Who: Mandy Aftel, perfumer, writer and teacher. Mandy is an award winning author and perfumer who has built a reputation for creating some of the most delicious natural scents available from her workshop in Berkeley California. She makes small batches of scent from the very best – often hard to get hold of – ingredients and claims to have an ‘odd’ business model, in that she works to make just enough profit to keep her ‘feeding her habit’ of making more perfumes. She works with top level chefs to supply natural food essences and works with many restaurants to create bespoke and unusual aromas, we caught up with her at a Perfume Society supper with That Hungry Chef.
Today I’m wearing Sepia, which is made by me. It’s my favourite from my perfume line but it’s odd, it’s not most people’s favourite!
I like the whole idea of time and ageing and how there’s so much beauty in being able to see the lightness underneath something that’s old. I’ve made the Sepia scent to try and capture the feeling of the gold rush towns in California, including the old buildings and the old life that was there, which I’m fascinated by. So it smells of rich, old wood and the open air, I feel connected to that atmosphere and the feeling it creates.
Fragrance plays an enormous part in my life, I smell everything, all the time.
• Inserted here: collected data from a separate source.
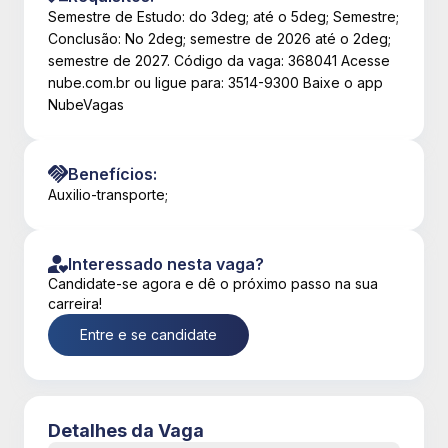
Semestre de Estudo: do 3deg; até o 5deg; Semestre;
Conclusão: No 2deg; semestre de 2026 até o 2deg;
semestre de 2027. Código da vaga: 368041 Acesse
nube.com.br ou ligue para: 3514-9300 Baixe o app
NubeVagas
Benefícios:
Auxilio-transporte;
Interessado nesta vaga?
Candidate-se agora e dê o próximo passo na sua
carreira!
Entre e se candidate
Detalhes da Vaga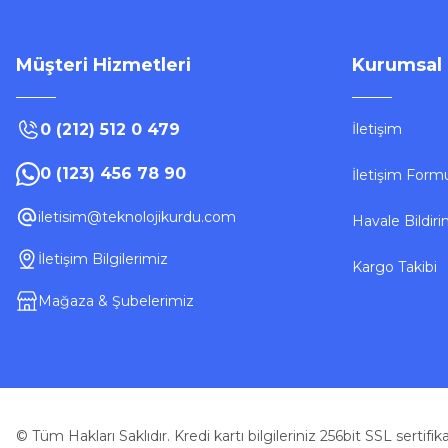
Müşteri Hizmetleri
Kurumsal
0 (212) 512 0 479
İletişim
0 (123) 456 78 90
İletişim Form
iletisim@teknolojikurdu.com
Havale Bildir
İletişim Bilgilerimiz
Kargo Takibi
Mağaza & Şubelerimiz
© Tüm Hakları Saklıdır. Kredi kartı bilgileriniz 256bit SSL sertifi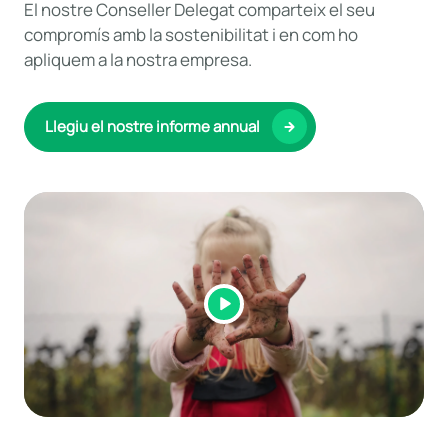
El nostre Conseller Delegat comparteix el seu
compromís amb la sostenibilitat i en com ho
apliquem a la nostra empresa.
Llegiu el nostre informe annual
I feel like smells are a conduit to life itself, so I’m very interested in how things smell, how people smell.
Smell is connected to memory but not necessarily in a direct way – as in ‘this reminds me of my mother’. I’ve thought about this a lot and It’s more the feeling of memory, the air and the atmosphere of say, winter or spring or night. It takes me somewhere.
That’s perfume to me, creating a state of mind through scent, trying to create a feeling about life, the joy and experience of living. When I arrived in London recently with my husband, we were really tired and we went and walked around Bloomsbury. It was getting dark and you could see into the book shops where the lights were still on. The air was changing, it had started to rain so the air was damp, the light was changing… How it all smelled, that’s what I try and capture in my perfume…
I don’t do much scenting of myself, but I always do my hands over everywhere else because I talk through my hands and I like to smell my hands, I put it on for me. I’ve never done the pulse points.